## Transcribed page contents

___

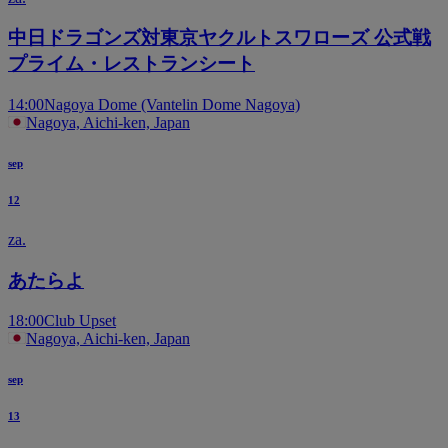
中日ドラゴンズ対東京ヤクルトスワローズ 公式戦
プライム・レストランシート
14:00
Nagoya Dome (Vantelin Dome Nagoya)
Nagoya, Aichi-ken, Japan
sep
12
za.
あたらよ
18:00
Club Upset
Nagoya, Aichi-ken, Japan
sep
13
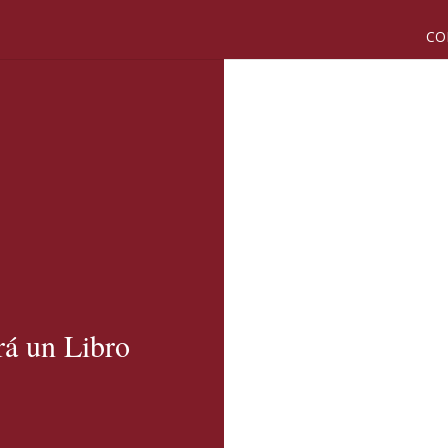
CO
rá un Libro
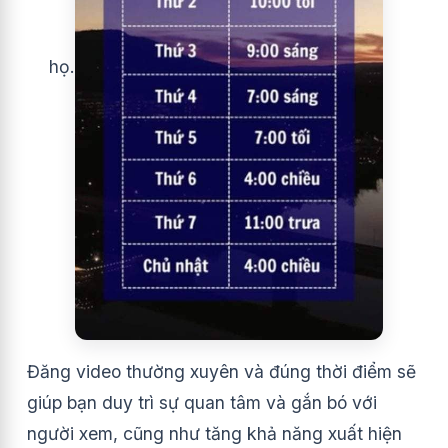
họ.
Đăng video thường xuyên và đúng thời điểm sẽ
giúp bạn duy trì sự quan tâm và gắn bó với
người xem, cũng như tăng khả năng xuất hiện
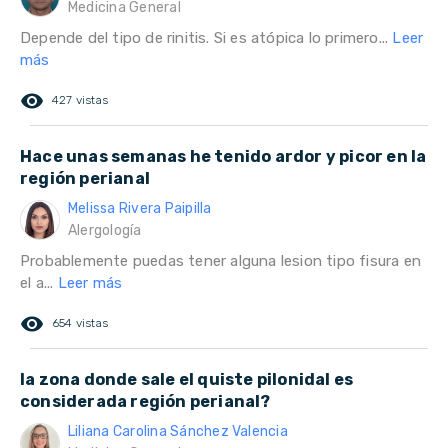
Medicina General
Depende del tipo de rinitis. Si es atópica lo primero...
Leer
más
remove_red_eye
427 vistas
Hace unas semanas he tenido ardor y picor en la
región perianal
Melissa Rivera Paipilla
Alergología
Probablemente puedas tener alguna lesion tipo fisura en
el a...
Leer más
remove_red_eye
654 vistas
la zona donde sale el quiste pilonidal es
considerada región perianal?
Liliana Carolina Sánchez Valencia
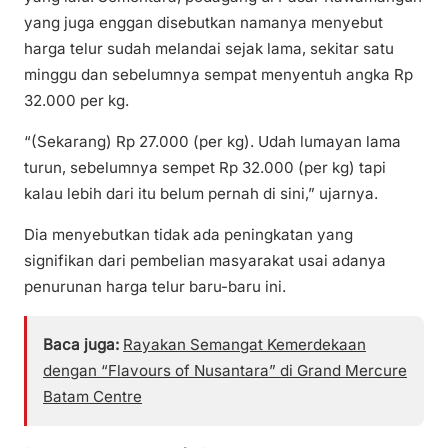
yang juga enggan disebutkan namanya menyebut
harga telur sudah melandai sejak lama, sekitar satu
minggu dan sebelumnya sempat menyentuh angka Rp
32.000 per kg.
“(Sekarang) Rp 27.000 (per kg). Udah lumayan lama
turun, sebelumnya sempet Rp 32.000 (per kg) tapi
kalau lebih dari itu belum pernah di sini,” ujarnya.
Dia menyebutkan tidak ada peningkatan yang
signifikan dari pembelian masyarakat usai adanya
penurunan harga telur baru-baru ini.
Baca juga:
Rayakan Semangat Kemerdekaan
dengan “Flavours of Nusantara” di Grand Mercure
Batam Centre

___

## Prompt
The records above, copied word for word without the pictures, are what should be output.

## Answer below
中日ドラゴンズ対東京ヤクルトスワローズ 公式戦
プライム・レストランシート
14:00
Nagoya Dome (Vantelin Dome Nagoya)
Nagoya, Aichi-ken, Japan
sep
12
za.
あたらよ
18:00
Club Upset
Nagoya, Aichi-ken, Japan
sep
13
CO
rá un Libro
họ.
Đăng video thường xuyên và đúng thời điểm sẽ
giúp bạn duy trì sự quan tâm và gắn bó với
người xem, cũng như tăng khả năng xuất hiện
Medicina General
Depende del tipo de rinitis. Si es atópica lo primero...
Leer
más
remove_red_eye
427 vistas
Hace unas semanas he tenido ardor y picor en la
región perianal
Melissa Rivera Paipilla
Alergología
Probablemente puedas tener alguna lesion tipo fisura en
el a...
Leer más
remove_red_eye
654 vistas
la zona donde sale el quiste pilonidal es
considerada región perianal?
Liliana Carolina Sánchez Valencia
yang juga enggan disebutkan namanya menyebut
harga telur sudah melandai sejak lama, sekitar satu
minggu dan sebelumnya sempat menyentuh angka Rp
32.000 per kg.
“(Sekarang) Rp 27.000 (per kg). Udah lumayan lama
turun, sebelumnya sempet Rp 32.000 (per kg) tapi
kalau lebih dari itu belum pernah di sini,” ujarnya.
Dia menyebutkan tidak ada peningkatan yang
signifikan dari pembelian masyarakat usai adanya
penurunan harga telur baru-baru ini.
Baca juga:
Rayakan Semangat Kemerdekaan
dengan “Flavours of Nusantara” di Grand Mercure
Batam Centre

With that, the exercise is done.